On the other hand, if you jump into a black hole and fall freely you will feel no acceleration. Not when you pass through the event horizon and not as you approach the singularity (GR doesn't tell us what happens at the singularity). You will feel tidal forces - more on this below.
Typically we measure acceleration relative to a freely falling observer. The answer to What is the weight equation through general relativity? shows how this is calculated, but the calculation is only valid outside the event horizon because inside the event horizon there can be no stationary observers. Interestingly, the acceleration calculated in this way becomes infinite as you approach the event horizon. By this I mean that if you hover a distance $\Delta r$ above the horizon and drop an object the initial acceleration goes to infinity as $\Delta r$ tends to zero.
But there is a sense in which your question can be answered. At the end of the second paragraph I mentioned tidal forces. These happen because if for example you jump in feet first your feet are nearer the black hole than your head, so they feel a greater force. The net effect is a force that stretches you. The tidal force on a freely falling object is not infinite at the event horizon, but as you approach the singularity this force becomes greater and at the singularity the tidal force does indeed become infinite.
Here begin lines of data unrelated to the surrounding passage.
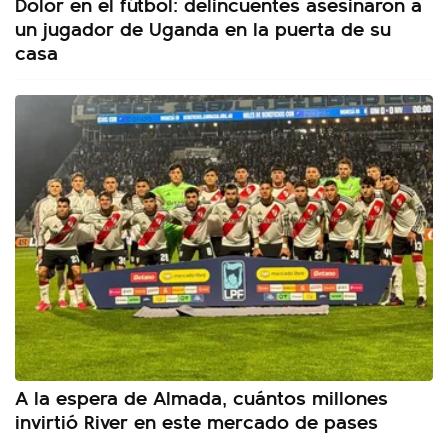
Dolor en el fútbol: delincuentes asesinaron a
un jugador de Uganda en la puerta de su
casa
A la espera de Almada, cuántos millones
invirtió River en este mercado de pases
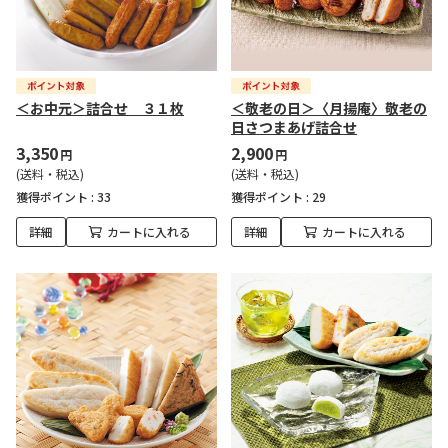
＜お中元＞詰合せ ３１枚
＜敬老の日＞〈月揚庵〉敬老の
日さつまあげ詰合せ
3,350
2,900
円
円
(送料・税込)
(送料・税込)
獲得ポイント :
33
獲得ポイント :
29
詳細
カートに入れる
詳細
カートに入れる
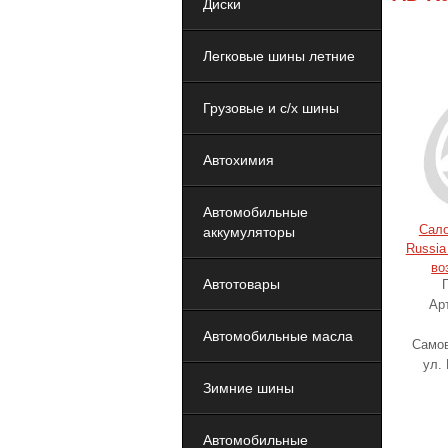
Диски
Легковые шины летние
Грузовые и с/х шины
Автохимия
Автомобильные
Сал
аккумуляторы
Russia
во
Автотовары
Ар
Автомобильные масла
Самов
ул.
Зимние шины
Автомобильные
A: I'm assuming you're talking about Newtonian gravity where the force goes as $1/r^2$ in 3D. Then yes, from Newton's 2nd law the acceleration goes to infinity as $r \to 0$. Mathematically it is what it is, there is nothing wrong with it. physically, a point mass is an idealization, most massive objects in our world have a finite size. So before a test object can get to $r = 0$ of the massive object, it hits its surface.
A: In Newtonian mechanics, if the object has any transverse velocity at all (i.e. motion not directly towards or away from the singularity), it will miss it, passing it at a minimum distance and then returning outward. This shows objects starting from the same maximum distance but with different transverse velocities.
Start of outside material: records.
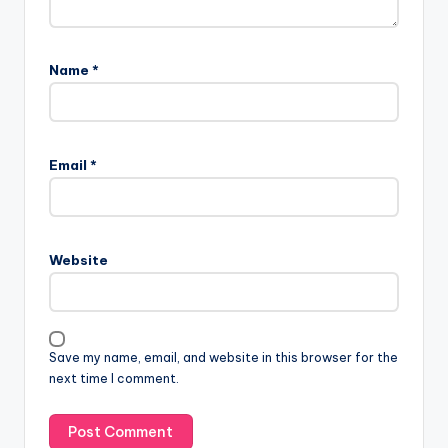
Name
*
Email
*
Website
Save my name, email, and website in this browser for the
next time I comment.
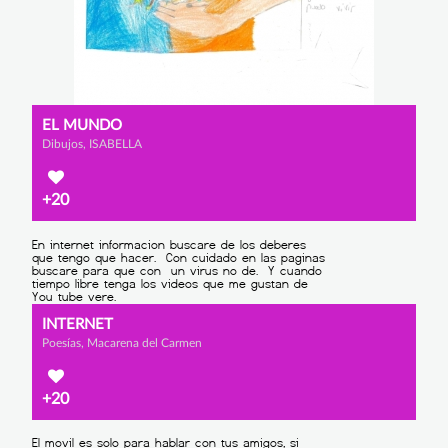
EL MUNDO
Dibujos, ISABELLA
+20
INTERNET
Poesías, Macarena del Carmen
+20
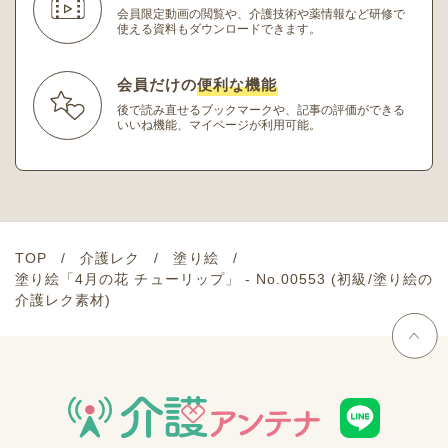
会員限定動画の閲覧や、介護技術や薬情報など研修
で
使える資料もダウンロードできます。
会員だけの
便利な機能
後で読み直せるブックマークや、記事の評価ができる
いいね機能、マイページが利用可能。
TOP
介護レク
塗り絵
塗り絵「4月の花 チューリップ」 - No.00553 (初級/塗り絵の
介護レク素材)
In the limit, with no transverse velocity, the object "bounces" off the singularity. At the point of contact it has infinite acceleration.
In general relativity, this doesn't apply. Once it falls inside the event horizon it doesn't come out, even if it has transverse velocity. As said above, it becomes tricky to define acceleration inside the event horizon. But you can still define the tidal forces locally, and these do go to infinity (as they would in the Newtonian case as well).
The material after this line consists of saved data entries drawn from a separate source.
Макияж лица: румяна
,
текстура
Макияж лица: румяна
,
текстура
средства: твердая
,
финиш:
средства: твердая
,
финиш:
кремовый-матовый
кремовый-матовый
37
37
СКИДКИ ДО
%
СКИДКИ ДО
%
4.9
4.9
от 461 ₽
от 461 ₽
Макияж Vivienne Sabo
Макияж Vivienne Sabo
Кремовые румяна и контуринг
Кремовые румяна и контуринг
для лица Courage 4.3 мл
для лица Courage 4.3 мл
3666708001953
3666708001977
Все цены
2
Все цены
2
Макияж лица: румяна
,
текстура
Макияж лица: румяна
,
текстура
A: Newtonian Gravity is no longer valid to explain such situation. Gravity is nothing, but warpage of Spacetime (Yes, force of gravity doesn't exist according to Einstein's General Theory of Relativity). Singularity of your question is Singularity in time. Singularity would lie in the direct future of falling object. As such singularity isn't a point in space for falling object, you can't calculate acceleration at all.